TASK GOAL =
What follows is a listing to transcribe exactly, leaving the pictures out.

RECORD EXCERPTS =
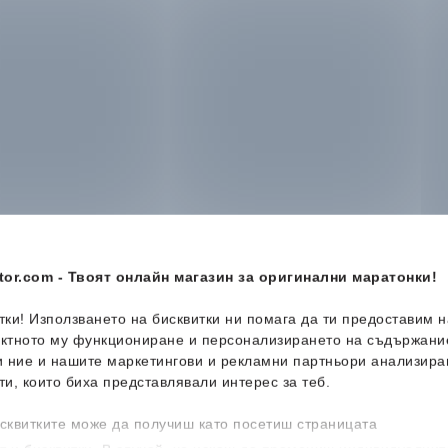
or.com - Твоят онлайн магазин за оригинални маратонки!
итки! Използването на бисквитки ни помага да ти предоставим 
ектното му функциониране и персонализирането на съдържани
и ние и нашите маркетингови и рекламни партньори анализира
ти, които биха представлявали интерес за теб.
-53%
-36%
сквитките може да получиш като посетиш страницата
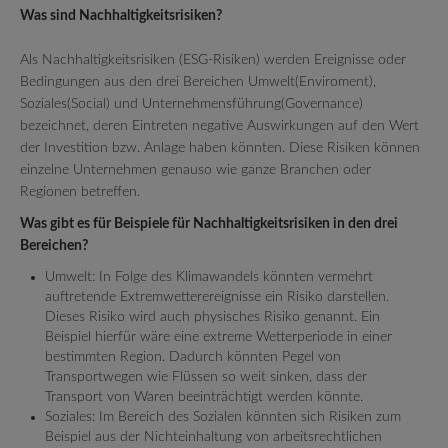
Was sind Nachhaltigkeitsrisiken?
Als Nachhaltigkeitsrisiken (ESG-Risiken) werden Ereignisse oder
Bedingungen aus den drei Bereichen Umwelt(Enviroment),
Soziales(Social) und Unternehmensführung(Governance)
bezeichnet, deren Eintreten negative Auswirkungen auf den Wert
der Investition bzw. Anlage haben könnten. Diese Risiken können
einzelne Unternehmen genauso wie ganze Branchen oder
Regionen betreffen.
Was gibt es für Beispiele für Nachhaltigkeitsrisiken in den drei
Bereichen?
Umwelt: In Folge des Klimawandels könnten vermehrt
auftretende Extremwetterereignisse ein Risiko darstellen.
Dieses Risiko wird auch physisches Risiko genannt. Ein
Beispiel hierfür wäre eine extreme Wetterperiode in einer
bestimmten Region. Dadurch könnten Pegel von
Transportwegen wie Flüssen so weit sinken, dass der
Transport von Waren beeinträchtigt werden könnte.
Soziales: Im Bereich des Sozialen könnten sich Risiken zum
Beispiel aus der Nichteinhaltung von arbeitsrechtlichen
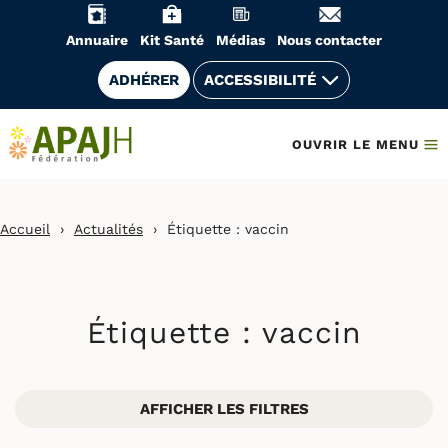
Aller
au
Annuaire
Kit Santé
Médias
Nous contacter
contenu
ADHÉRER
ACCESSIBILITÉ
OUVRIR LE MENU
Accueil
›
Actualités
›
Étiquette :
vaccin
Étiquette :
vaccin
AFFICHER LES FILTRES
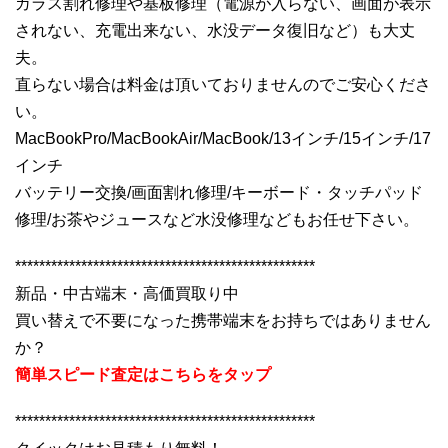
ガラス割れ修理や基板修理（電源が入らない、画面が表示
されない、充電出来ない、水没データ復旧など）も大丈
夫。
直らない場合は料金は頂いておりませんのでご安心くださ
い。
MacBookPro/MacBookAir/MacBook/13インチ/15インチ/17
インチ
バッテリー交換/画面割れ修理/キーボード・タッチパッド
修理/お茶やジュースなど水没修理などもお任せ下さい。
**************************************************
新品・中古端末・高価買取り中
買い替えで不要になった携帯端末をお持ちではありません
か？
簡単スピード査定はこちらをタップ
**************************************************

SOLUTION TO THIS PROBLEM =
or.com - Твоят онлайн магазин за оригинални маратонки!
итки! Използването на бисквитки ни помага да ти предоставим 
ектното му функциониране и персонализирането на съдържани
и ние и нашите маркетингови и рекламни партньори анализира
ти, които биха представлявали интерес за теб.
-53%
-36%
сквитките може да получиш като посетиш страницата
Was sind Nachhaltigkeitsrisiken?
Als Nachhaltigkeitsrisiken (ESG-Risiken) werden Ereignisse oder
Bedingungen aus den drei Bereichen Umwelt(Enviroment),
Soziales(Social) und Unternehmensführung(Governance)
bezeichnet, deren Eintreten negative Auswirkungen auf den Wert
der Investition bzw. Anlage haben könnten. Diese Risiken können
einzelne Unternehmen genauso wie ganze Branchen oder
Regionen betreffen.
Was gibt es für Beispiele für Nachhaltigkeitsrisiken in den drei
Bereichen?
Umwelt: In Folge des Klimawandels könnten vermehrt
auftretende Extremwetterereignisse ein Risiko darstellen.
Dieses Risiko wird auch physisches Risiko genannt. Ein
Beispiel hierfür wäre eine extreme Wetterperiode in einer
bestimmten Region. Dadurch könnten Pegel von
Transportwegen wie Flüssen so weit sinken, dass der
Transport von Waren beeinträchtigt werden könnte.
Soziales: Im Bereich des Sozialen könnten sich Risiken zum
Beispiel aus der Nichteinhaltung von arbeitsrechtlichen
Aller
au
Annuaire
Kit Santé
Médias
Nous contacter
contenu
ADHÉRER
ACCESSIBILITÉ
OUVRIR LE MENU
Accueil
›
Actualités
›
Étiquette :
vaccin
Étiquette :
vaccin
AFFICHER LES FILTRES
ガラス割れ修理や基板修理（電源が入らない、画面が表示
されない、充電出来ない、水没データ復旧など）も大丈
夫。
直らない場合は料金は頂いておりませんのでご安心くださ
い。
MacBookPro/MacBookAir/MacBook/13インチ/15インチ/17
インチ
バッテリー交換/画面割れ修理/キーボード・タッチパッド
修理/お茶やジュースなど水没修理などもお任せ下さい。
**************************************************
新品・中古端末・高価買取り中
買い替えで不要になった携帯端末をお持ちではありません
か？
簡単スピード査定はこちらをタップ
**************************************************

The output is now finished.